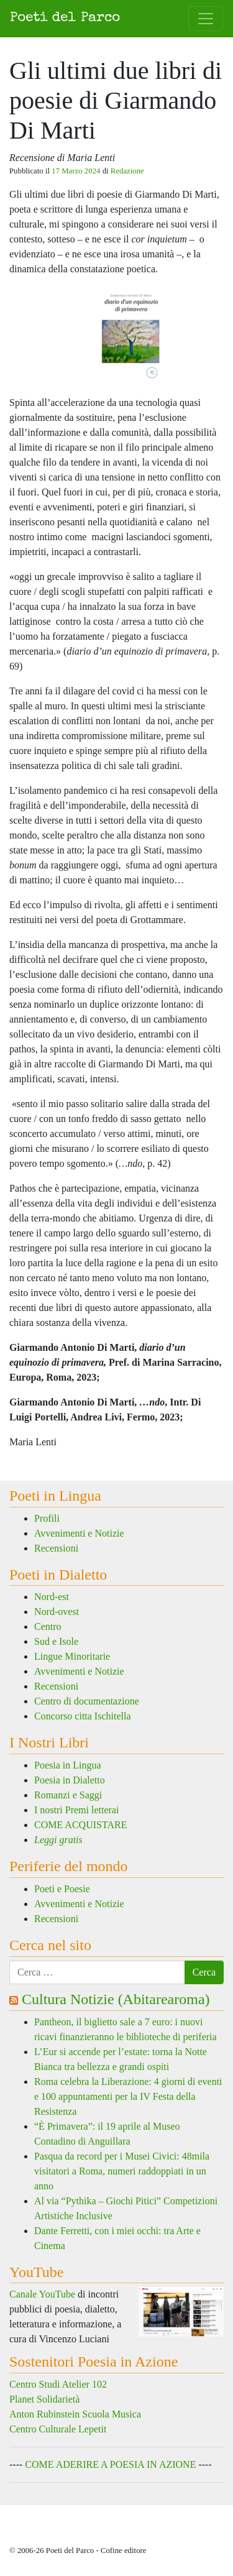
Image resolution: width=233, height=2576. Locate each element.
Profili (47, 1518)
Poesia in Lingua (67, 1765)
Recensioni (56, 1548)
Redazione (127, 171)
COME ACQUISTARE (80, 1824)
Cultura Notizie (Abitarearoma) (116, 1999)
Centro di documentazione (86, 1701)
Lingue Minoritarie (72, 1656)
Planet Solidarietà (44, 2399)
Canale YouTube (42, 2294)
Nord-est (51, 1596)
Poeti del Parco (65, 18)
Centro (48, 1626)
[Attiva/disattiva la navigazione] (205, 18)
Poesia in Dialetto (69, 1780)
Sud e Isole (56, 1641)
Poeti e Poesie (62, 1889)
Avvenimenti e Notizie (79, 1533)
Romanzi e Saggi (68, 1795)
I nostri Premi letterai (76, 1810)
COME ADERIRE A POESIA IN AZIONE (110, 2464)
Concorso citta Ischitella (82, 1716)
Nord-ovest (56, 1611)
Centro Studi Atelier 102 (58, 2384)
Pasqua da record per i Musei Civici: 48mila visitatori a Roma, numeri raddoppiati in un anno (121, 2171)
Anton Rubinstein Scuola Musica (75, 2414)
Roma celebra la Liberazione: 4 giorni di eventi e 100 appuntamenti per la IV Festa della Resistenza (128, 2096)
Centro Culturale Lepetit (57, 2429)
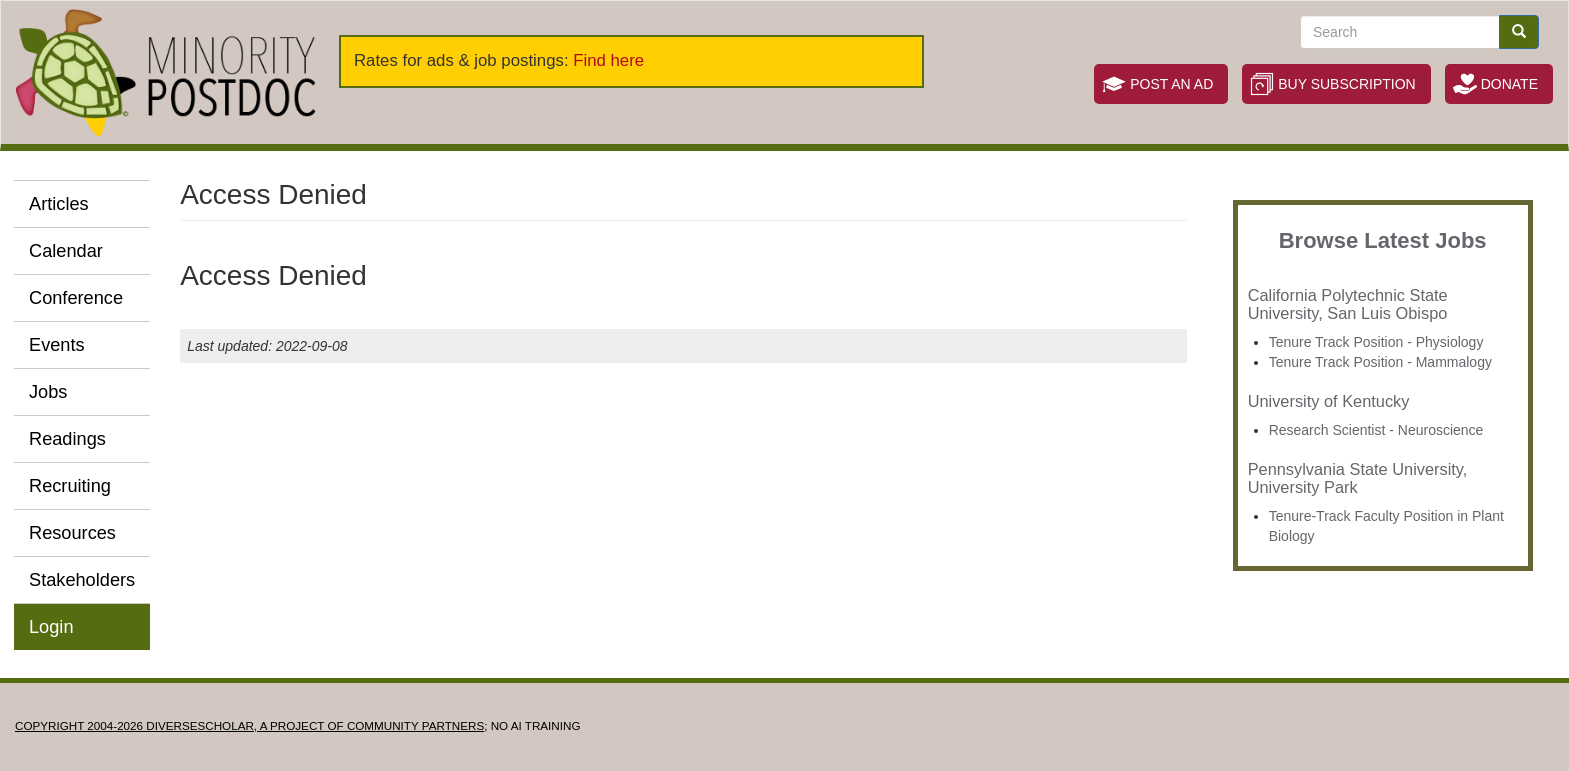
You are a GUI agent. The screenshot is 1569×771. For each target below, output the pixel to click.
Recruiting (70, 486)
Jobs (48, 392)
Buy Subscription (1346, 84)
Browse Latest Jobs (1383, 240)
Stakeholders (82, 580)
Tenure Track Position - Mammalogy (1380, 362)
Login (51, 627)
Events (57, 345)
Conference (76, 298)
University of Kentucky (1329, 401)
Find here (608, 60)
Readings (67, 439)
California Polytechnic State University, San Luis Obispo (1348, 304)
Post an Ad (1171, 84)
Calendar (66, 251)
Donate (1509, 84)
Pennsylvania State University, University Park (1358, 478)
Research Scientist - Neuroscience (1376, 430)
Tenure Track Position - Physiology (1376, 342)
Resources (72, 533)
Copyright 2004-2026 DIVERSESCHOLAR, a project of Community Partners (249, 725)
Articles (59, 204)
* * * *
| Task requirements |
Show each line of the data that contains the string "Tenure".

| Response to this exercise |
Tenure Track Position - Mammalogy (1380, 362)
Tenure Track Position - Physiology (1376, 342)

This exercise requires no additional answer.